Google won't be releasing the source code for Android 3.0 Honeycomb any time soon. (For an excellent overview of why that is and what it means, see Jerry Hildenbrand's article over at our sibling site, Android Central.) What makes this interesting for TiPb is that, for a while now, Google has used the term "open" as a hammer to differentiate themselves from Apple, iOS, and the iPhone. From Eric Schmidt's "completely open" quips to Vic Gundotra I/O smack-talk to Andy Rubin's now-ironic tweet, it's been clear from the start that "open" wasn't a development philosophy for Google so much as a business and marketing strategy. It was a brilliant if disingenuous move that rallied many hardcore free and open-source software advocates to their cause (and platform) and got a bevy of tech writers to skewer Apple for being equally and oppositely "closed".
That it was business and marketing rather than philosophy was fairly clear from the start -- "open" is such a nebulous term to begin with. Open to whom and in what way? Even if we restrict ourselves to open-source, Android was never Stallman-class open, GPL licensed and patent unencumbered. It was never even Mozilla-class open, where the source was freely available even during development phases (most of us couldn't download, compile, and contribute back to Gingerbread before the Nexus S debuted). It was Google-class open, which meant it was only released when it benefitted Google, and only really meant for manufacturers and carriers. We've spoken about it plenty of times here at TiPb, and so has Android Central. (Phil Nickinson and I even did a special podcast on it back in October.)
It's kind of like that popsicle you get at the corner store -- it's not chocolate, it's chocolaty. Android was never open. It was openy.
That's fine. It's even good. It let Google make the arrangements they needed to make with manufacturers and carriers to get Android accepted and deployed at the scale it enjoys today. An Android that didn't let manufacturers lock down bootloaders and carriers lock out sideloaders, that didn't allow for bloatware and feature removal, wouldn't be the number one fastest growing phone OS on the planet. (webOS, though proprietary, is arguably far more meaningfully open to developers and users than Android, but didn't get anywhere near the carrier support.)
Likewise, if Google has open-sourced their search algorithms, AdWords and AdSense code, and internal infrastructure programming it would likely have been bought by Oracle instead of being sued by them.

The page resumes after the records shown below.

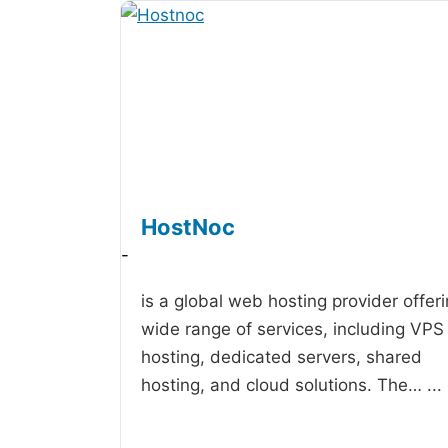
HostNoc
-
is a global web hosting provider offer
wide range of services, including VPS
hosting, dedicated servers, shared
hosting, and cloud solutions. The…
...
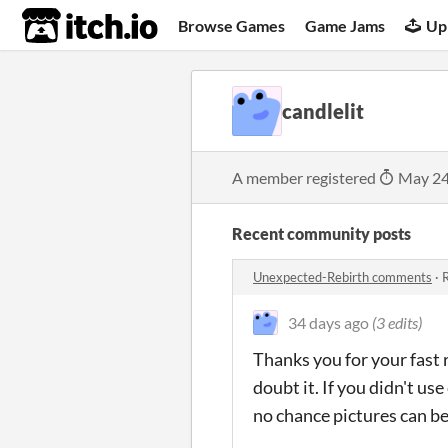
itch.io
Browse Games
Game Jams
Up
candlelit
A member registered
May 24
Recent community posts
Unexpected-Rebirth comments
·
R
34 days ago
(3 edits)
Thanks you for your fast 
doubt it. If you didn't 
no chance pictures can be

Apple's the same way. They protect their revenue streams -- their interfaces and designs, products and presentations, and they open source WebKit and a large number of other ancillary projects. Both are for-profit companies after all, tightly controlling the areas they dominate with proprietary code and fragmenting those they don't with free software. Google simply chose to deliberately use (is mis-used) the term "open" as a way to counter-program Apple...
And because of Honeycomb it's come back to bite them in the @$$ this week.
That's too bad. Android is a fantastic OS and is getting better and better with each iteration. It's powerful, customizable, and functional in ways iOS simply can't be at the moment. (Hopefully Matias Duarte will soon give it an interface to match, if Google can get those 40 shades of blue out of his way.)
It's just not now nor has it ever been "open" -- it has been and remains "openy".
Now that Schmidt can't get away with "completely open", Gundotra needs to fear for a future of his own creation, and Rubin's make command will error out with file not found, maybe we'll get less rhetoric from Google and Apple both. Ultimately I don't care who's more open or more integrated -- I just care who makes me the better phone and tablet.